HONEY-CHIPOTLE CHICKEN SLIDERS



Honey-Chipotle Chicken Sliders image

Sweet and tangy chipotle chicken sliders.

Provided by CAL

Categories     Meat and Poultry Recipes     Chicken     Chicken Breast Recipes

Time 30m

Yield 8

Number Of Ingredients 19

⅔ cup honey
¼ cup water
¼ cup ketchup
1 tablespoon cider vinegar
2 teaspoons ground chipotle powder, or to taste
½ teaspoon kosher salt
½ teaspoon hot pepper sauce
¾ cup all-purpose flour
2 teaspoons garlic powder, or to taste
¼ teaspoon kosher salt
¼ teaspoon ground black pepper
2 large eggs, beaten
1 ½ cups garlic and herb seasoned dry bread crumbs
1 teaspoon paprika
1 ½ pounds skinless, boneless chicken breasts, cut into strips
½ cup canola oil, or as needed
8 potato rolls, or as needed
½ cup dill pickle slices, or to taste
½ cup shredded lettuce, or to taste

Steps:

  • Combine honey, water, ketchup, vinegar, chili powder, salt, and hot sauce for honey-chipotle sauce in a small saucepan. Bring to a simmer and cook, stirring frequently, 2 to 3 minutes. When reduced to desired consistency, remove from heat.
  • Combine flour, garlic powder, salt, and pepper for chicken in a shallow bowl. Place beaten eggs in a separate bowl. Combine bread crumbs and paprika in a third bowl. Coat chicken tenders in the flour mixture, then into the egg mixture, and then in the bread crumb mixture.
  • Heat oil in a large skillet over medium heat.

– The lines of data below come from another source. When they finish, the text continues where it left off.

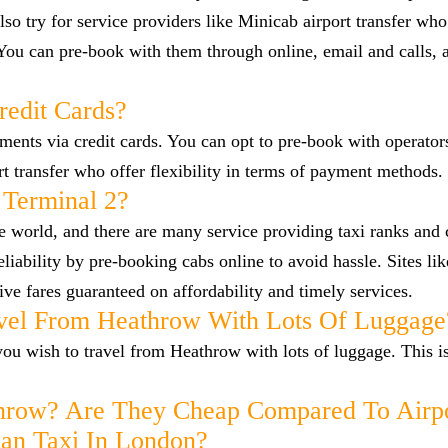
so try for service providers like Minicab airport transfer who
 You can pre-book with them through online, email and calls, 
redit Cards?
nts via credit cards. You can opt to pre-book with operators
ort transfer who offer flexibility in terms of payment methods.
 Terminal 2?
he world, and there are many service providing taxi ranks and
reliability by pre-booking cabs online to avoid hassle. Sites l
ve fares guaranteed on affordability and timely services.
vel From Heathrow With Lots Of Luggage
f you wish to travel from Heathrow with lots of luggage. This i
hrow? Are They Cheap Compared To Airp
han Taxi In London?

Place chicken in the hot oil and cook until the breading is golden brown and the chicken is fully white and no longer pink or translucent in the center, 3 to 6 minutes per side. Transfer to a paper towel-lined plate to drain excess oil.
  • Toss tenders in honey-chipotle sauced until coated and place on the bottom half of potato rolls. Top chicken with a dill pickle round and lettuce. Serve.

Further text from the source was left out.